Currently, healthcare-related infection is a major problem and consumes vast resources. There therefore exists a great need for improved treatment and smarter wound dressings, to reduce the risk of infection and speed up the healing of serious wounds.
Part of the Innovation Platform’s task in projects was to conduct a needs study, where we use observations and in-depth interviews with healthcare personnel and patients in several locations in Sweden to identify the important characteristics the dressing needed to have. The project will conclude in early 2019, and a continuation will require further testing and product adaptation. Thereafter, a company must launch the product on the market.
– Our focus at the Innovation Platform will continue to be providing support to healthcare to fill the gaps that exist in the diagnosis and treatment of chronic wounds. Gaps that we had the chance to identify via the needs mapping carried out for the project, says Erik Djäken.
From research to innovation
Another example of medical technology innovation is a new method aimed at improving and tailoring cancer diagnosis, and at reducing the lead times and costs of developing cancer medicines. The method was developed by two researchers at the Sahlgrenska Cancer Centre and Sahlgrenska Academy, and will now be evaluated in clinical tests and industrial application. The initiative is funded by Vinnova and the Västra Götaland Region, and is managed by RISE together with universities, biotech companies and healthcare.
– We are responsible for project coordination and resource planning. The purpose is to use bioprinting to enable cell structures to be used for diagnosis, pharmaceuticals development and cancer treatment. Another purpose is to reduce the number of studies on animals. The bioprinted models strive to imitate human structures, and that means that animals will not be necessarily have to be used in future research projects, says Maria Holmén.
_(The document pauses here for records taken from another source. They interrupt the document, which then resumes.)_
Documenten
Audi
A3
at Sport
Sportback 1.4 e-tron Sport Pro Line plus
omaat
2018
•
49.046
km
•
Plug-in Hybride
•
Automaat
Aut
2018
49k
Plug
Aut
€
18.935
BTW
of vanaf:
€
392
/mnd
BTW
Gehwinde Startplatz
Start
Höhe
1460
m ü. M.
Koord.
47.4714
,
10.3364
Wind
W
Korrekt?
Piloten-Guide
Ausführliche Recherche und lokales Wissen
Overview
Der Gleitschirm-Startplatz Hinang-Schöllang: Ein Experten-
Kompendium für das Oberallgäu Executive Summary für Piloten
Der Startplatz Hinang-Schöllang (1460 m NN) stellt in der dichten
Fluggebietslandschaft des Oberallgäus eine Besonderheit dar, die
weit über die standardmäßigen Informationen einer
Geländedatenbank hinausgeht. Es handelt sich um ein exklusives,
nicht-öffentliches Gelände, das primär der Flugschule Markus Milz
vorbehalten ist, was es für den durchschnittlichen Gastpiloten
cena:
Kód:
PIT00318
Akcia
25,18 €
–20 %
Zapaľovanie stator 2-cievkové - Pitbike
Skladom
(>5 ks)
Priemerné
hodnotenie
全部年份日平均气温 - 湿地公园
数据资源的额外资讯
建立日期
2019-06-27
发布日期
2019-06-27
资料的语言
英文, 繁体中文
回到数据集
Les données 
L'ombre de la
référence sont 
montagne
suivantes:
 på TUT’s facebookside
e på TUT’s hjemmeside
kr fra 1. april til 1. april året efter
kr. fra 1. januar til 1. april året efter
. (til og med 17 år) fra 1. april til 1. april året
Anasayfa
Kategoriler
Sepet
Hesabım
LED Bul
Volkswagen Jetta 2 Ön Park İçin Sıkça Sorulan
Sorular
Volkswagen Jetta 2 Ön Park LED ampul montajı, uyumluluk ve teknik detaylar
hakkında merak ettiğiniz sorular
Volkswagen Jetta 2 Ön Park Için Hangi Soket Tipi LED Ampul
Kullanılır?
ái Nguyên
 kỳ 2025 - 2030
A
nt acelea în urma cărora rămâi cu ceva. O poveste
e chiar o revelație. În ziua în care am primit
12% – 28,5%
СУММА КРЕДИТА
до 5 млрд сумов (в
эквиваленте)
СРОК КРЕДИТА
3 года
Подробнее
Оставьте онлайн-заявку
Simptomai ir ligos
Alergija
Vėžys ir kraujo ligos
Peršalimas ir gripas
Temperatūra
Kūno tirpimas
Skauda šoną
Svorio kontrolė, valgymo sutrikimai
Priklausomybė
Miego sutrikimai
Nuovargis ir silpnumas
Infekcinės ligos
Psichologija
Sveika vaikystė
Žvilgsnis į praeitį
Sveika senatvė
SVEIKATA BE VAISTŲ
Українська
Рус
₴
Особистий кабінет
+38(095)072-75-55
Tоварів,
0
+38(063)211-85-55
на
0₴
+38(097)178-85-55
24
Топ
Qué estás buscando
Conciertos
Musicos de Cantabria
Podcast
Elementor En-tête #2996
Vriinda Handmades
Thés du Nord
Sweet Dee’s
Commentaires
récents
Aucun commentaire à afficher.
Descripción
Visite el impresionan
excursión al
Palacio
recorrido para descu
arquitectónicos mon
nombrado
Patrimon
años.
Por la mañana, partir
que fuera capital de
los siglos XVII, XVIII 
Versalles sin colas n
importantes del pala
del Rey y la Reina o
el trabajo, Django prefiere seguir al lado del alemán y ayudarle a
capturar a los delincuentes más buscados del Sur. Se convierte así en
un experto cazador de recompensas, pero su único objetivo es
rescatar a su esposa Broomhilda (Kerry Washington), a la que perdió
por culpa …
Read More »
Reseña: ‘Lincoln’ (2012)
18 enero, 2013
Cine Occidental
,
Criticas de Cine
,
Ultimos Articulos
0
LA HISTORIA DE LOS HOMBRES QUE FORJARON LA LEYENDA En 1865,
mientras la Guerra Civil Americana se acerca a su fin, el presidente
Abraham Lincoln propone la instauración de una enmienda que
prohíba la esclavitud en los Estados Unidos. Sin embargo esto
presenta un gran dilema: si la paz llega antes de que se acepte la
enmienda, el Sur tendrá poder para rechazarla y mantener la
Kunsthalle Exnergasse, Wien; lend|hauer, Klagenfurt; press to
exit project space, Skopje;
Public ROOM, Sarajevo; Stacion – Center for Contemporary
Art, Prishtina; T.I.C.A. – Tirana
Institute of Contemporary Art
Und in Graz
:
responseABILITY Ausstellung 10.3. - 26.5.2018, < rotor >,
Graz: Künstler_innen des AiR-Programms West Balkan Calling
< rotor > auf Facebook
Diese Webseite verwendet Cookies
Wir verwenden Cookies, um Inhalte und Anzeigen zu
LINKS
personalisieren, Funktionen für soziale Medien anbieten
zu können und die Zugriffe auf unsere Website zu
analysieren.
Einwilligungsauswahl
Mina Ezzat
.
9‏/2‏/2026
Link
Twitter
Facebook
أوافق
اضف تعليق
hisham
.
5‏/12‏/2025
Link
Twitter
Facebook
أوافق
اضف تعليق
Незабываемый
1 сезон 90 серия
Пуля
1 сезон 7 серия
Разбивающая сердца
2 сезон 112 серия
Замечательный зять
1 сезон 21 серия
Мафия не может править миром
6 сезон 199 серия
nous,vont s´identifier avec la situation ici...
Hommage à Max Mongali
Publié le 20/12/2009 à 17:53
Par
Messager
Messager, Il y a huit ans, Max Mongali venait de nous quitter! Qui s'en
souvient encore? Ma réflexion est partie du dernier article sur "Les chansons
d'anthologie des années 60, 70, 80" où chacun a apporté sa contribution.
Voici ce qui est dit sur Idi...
Over the next two years, the new technology will be implemented on a larger scale, both as a testing method within the pharmaceutical industry, and as a diagnostic tool within cancer healthcare.
A third example of an innovation-driven project is Clean Care, which aims to prevent infection and the dissemination of contagions as well as antibiotic-resistant bacteria in healthcare.
Together with actors from business, the departments of orthopaedics and clinical microbiology at Sahlgrenska University Hospital will be implementing a clinical study.
– The aim is to optimise air quality in operating theatres, but also to establish systematic quality control and follow-up of patients, says Maria Holmén.
The most stimulating aspect of working with the Innovation Platform is the constant dialogue with healthcare personnel and with innovative actors, considers Erik Djäken.
– We spend a lot of time trying to understand the basic needs, and on conducting systematic mappings, so that the right companies can be matched with the rights needs in healthcare. It is about listening carefully, understanding the complexity of the healthcare system, and being aware of the priorities that apply. When everything falls into place, and we manage to create good meetings and contribute to valuable projects being developed and benefitting healthcare, that is when my work feels the most meaningful.